Marginalizing the bearish damage done on Thursday, traders — after bouncing off of support just below $11.500 in the overnight session — pushed natural gas futures 22.9 cents higher on Friday to close at $11.703. The week, which saw June futures expire at $11.916 on Wednesday, also saw the July contract close 27.8 cents lower than the previous Friday’s finish.

“With a 52-cent gain Thursday and a nearly 23-cent drop Friday, I think it is pretty obvious that we are playing the technical numbers back and forth here,” surmised Steve Blair, a broker with Rafferty Technical Research in New York. “Natural gas futures also continue to act as somewhat of a clone of the crude futures market,” July crude Friday recorded a 73-cent gain to finish the regular session at $127.35/bbl.

“In natural gas, $12.140 is a major resistance level for us and $11.465 is minor support,” the broker said. “On Friday we got near support before we bounced. I think we will continue this technical play back and forth while natural gas waits for some direction, either from the petroleum sector or from the storage or weather fronts.”
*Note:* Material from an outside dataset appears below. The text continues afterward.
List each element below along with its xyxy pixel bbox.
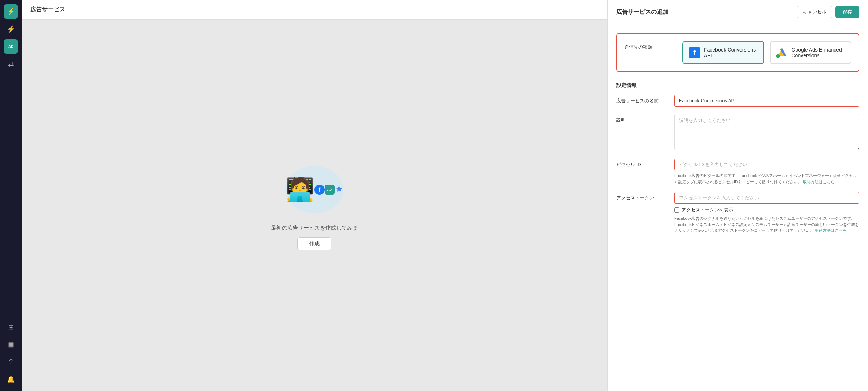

Commenting on Thursday’s 87 Bcf storage injection for the week ended May 23, Blair noted that natural gas inventory levels continue to hover near the five-year average, even with the extended outage of the 900 MMcf/d Independence Hub in the Gulf of Mexico. “If the hub comes back on-line during the first half of June as scheduled, the injections week-to-week will begin looking even better,” he said.
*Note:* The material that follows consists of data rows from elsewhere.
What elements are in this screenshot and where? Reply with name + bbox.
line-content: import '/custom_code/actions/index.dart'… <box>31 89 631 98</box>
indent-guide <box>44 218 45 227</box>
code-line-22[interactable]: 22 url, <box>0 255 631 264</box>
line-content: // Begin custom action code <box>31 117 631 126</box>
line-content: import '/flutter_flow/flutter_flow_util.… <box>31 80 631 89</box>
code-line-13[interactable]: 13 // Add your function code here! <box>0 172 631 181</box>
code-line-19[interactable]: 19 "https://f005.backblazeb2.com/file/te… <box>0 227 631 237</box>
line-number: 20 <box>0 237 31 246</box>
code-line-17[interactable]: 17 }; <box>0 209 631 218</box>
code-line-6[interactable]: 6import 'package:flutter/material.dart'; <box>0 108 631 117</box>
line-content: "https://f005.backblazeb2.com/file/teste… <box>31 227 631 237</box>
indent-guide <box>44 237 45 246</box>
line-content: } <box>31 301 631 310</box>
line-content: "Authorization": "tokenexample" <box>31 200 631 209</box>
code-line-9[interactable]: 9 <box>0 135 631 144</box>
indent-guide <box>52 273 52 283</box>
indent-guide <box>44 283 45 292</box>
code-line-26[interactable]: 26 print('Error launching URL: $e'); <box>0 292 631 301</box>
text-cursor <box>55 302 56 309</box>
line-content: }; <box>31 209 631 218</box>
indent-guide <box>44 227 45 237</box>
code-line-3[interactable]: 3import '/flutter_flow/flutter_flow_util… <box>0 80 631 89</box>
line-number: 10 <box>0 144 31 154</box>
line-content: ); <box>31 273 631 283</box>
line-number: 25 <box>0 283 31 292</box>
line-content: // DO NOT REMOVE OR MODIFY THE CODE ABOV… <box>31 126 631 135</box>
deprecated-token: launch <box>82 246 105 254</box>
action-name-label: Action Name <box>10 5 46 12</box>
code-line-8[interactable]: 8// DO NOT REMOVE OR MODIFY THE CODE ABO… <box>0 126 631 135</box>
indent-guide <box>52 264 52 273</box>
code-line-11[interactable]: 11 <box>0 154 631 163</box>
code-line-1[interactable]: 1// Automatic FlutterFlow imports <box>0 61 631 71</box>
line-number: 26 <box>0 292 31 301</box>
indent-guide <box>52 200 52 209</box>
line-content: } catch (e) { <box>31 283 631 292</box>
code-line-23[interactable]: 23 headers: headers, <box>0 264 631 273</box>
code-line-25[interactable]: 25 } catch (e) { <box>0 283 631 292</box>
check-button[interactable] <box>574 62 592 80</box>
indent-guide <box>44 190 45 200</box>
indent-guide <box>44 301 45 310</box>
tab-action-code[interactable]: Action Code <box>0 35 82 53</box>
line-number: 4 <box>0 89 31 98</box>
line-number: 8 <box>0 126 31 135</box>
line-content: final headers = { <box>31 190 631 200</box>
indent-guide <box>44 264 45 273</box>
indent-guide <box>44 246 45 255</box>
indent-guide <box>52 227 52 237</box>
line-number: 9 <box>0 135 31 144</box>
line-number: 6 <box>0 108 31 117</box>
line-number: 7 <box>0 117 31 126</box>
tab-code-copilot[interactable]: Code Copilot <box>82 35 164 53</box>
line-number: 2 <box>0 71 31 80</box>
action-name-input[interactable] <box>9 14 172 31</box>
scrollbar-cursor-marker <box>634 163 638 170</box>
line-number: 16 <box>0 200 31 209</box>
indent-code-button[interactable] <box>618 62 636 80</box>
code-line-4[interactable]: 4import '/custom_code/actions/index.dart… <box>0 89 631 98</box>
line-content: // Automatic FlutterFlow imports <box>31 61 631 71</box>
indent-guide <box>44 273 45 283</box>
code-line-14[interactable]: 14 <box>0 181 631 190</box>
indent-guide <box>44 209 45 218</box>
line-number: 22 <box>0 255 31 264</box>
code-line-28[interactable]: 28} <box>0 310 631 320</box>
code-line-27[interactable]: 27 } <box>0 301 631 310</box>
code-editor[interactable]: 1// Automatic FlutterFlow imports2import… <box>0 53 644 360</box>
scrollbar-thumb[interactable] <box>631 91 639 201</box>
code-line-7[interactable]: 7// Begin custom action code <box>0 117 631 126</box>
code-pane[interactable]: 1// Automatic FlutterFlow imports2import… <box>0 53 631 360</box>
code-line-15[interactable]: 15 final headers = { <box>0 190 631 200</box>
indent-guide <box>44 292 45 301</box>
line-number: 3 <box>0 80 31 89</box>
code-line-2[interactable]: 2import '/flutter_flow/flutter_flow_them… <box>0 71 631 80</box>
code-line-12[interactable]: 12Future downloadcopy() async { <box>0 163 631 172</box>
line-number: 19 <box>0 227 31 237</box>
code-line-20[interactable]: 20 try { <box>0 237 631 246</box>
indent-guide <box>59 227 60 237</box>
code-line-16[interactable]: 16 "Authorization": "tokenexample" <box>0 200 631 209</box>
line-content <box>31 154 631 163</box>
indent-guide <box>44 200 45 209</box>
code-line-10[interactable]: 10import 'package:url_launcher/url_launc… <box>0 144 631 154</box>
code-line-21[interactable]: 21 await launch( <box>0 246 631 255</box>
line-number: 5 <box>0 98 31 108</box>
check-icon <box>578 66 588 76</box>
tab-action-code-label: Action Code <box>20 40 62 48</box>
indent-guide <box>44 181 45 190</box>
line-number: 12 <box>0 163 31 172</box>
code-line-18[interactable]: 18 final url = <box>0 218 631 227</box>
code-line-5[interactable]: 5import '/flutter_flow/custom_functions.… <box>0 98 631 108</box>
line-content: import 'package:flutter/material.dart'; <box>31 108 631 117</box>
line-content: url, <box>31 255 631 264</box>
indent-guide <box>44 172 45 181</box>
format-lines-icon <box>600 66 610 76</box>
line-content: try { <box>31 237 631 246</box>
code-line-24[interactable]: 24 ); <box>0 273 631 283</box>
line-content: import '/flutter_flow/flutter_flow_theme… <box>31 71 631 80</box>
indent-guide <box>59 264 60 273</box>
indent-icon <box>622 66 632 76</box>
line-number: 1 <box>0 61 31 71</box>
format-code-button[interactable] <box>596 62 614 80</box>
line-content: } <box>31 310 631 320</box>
Market students of seasonal factors and technical analysis see Thursday’s 52.1-cent plunge by the July contract to $11.474 as ominous. “It does not look good for the bulls. This is the seasonal peaking window. The sentiment is the most bullish since the $15.780 peak,” Walter Zimmerman of United Energy said, noting that market peaks are often characterized by overwhelming bullish sentiment. He added that both daily and weekly charts show Relative Strength Index divergence sell signals, and utilizing wave count methodology shows that if July closes below $11.120, there is a likelihood of “a sharp decline to the $10.080-9.460 zone. In the bullish case a multi-week period of congestion between $12.085 and $9.460 should then extend into the late summer,” he said in a morning note to clients.

Those who follow crude oil as a guiding force for natural gas prices may want to take a close look at what happened to the crude oil market following Thursday’s release of supply statistics. Expectations were for small gains in crude oil supplies to unchanged, but the actual figure came in at a whopping 8.8 million-bbl drop — decidedly bullish.

“When you look at the inventory expectations, especially on the crude oil side of the market, the psychology is fascinating,” said a Washington, DC-based broker. Crude oil inventories showed a much larger draw than the market expected, prices rallied briefly and then fell hard. “Natural gas rolled up with the crude, got quickly reversed, rallied a bit and then got crushed. I’m not so sure that there is the same level of ‘buy the dips’ in natural gas as there are in crude oil, but either way both attempted rallies [Thursday] and got wiped out.

“An undeniably bullish number, a surprise headline, a major rally and the rally gets destroyed — sounds like a market top to me,” the broker added.